Better than Sex Cake
Devashish
A decadent chocolate cake poked and topped with caramel sauce, sweetened condensed milk, fresh whipped cream, and Heath bar pieces.
Prep Time 15 minutes mins
Cook Time 30 minutes mins
Total Time 45 minutes mins
Course Dessert
Cuisine American
Servings 16
Calories 233 kcal
9x13 inch baking pan
Mixing bowl
Electric mixer
Fork or wooden skewer
- 1 chocolate cake baked in a 9×13" pan
- 1 recipe caramel sauce or one 16oz jar caramel topping
- 14 ounce sweetened condensed milk
- 1 1/2 cups heavy whipping cream
- 1/4 cup powdered sugar
- 3-4 heath candy bars chopped
Bake cake in a 9×13'' according to recipe directions.
Allow cake to cool, then poke holes in it with a fork or wooden skewer.

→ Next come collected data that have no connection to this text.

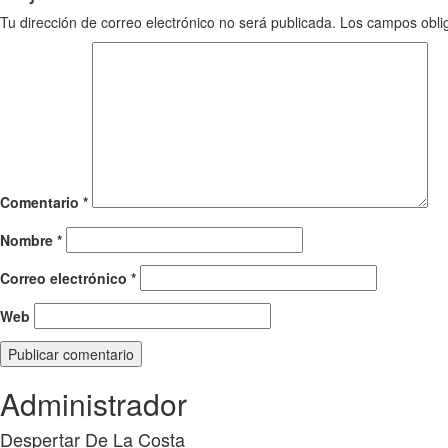
Tu dirección de correo electrónico no será publicada.
Los campos obli
Comentario
*
Nombre
*
Correo electrónico
*
Web
Administrador
Despertar De La Costa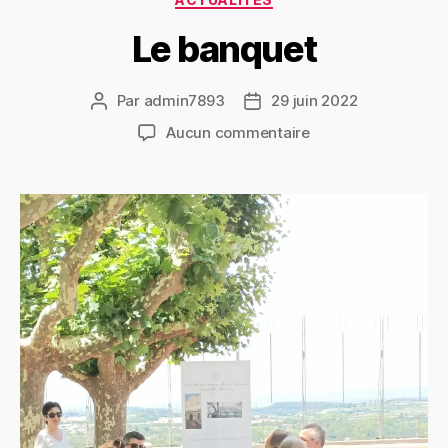
Le banquet
Par
admin7893
29 juin 2022
Aucun commentaire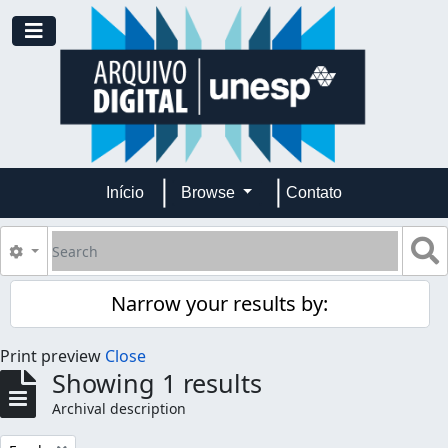
Skip to main content
Toggle navigation
Início
Browse
Contato
Search
S
Search options
Narrow your results by:
Print preview
Close
Showing 1 results
Archival description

Pour caramel sauce all over the cake, followed by sweetened condensed milk (I usually use about ½ of the can but the traditional recipe uses an entire can).
Add whipping cream to a mixing bowl and beat until soft peaks.
Add powdered sugar and then beat the mixture until stiff peaks.
Smooth the fresh whipped cream over the cooled cake.
Sprinkle with heath candy pieces.
Refrigerate for at least 1 hour, or up to one day, before serving.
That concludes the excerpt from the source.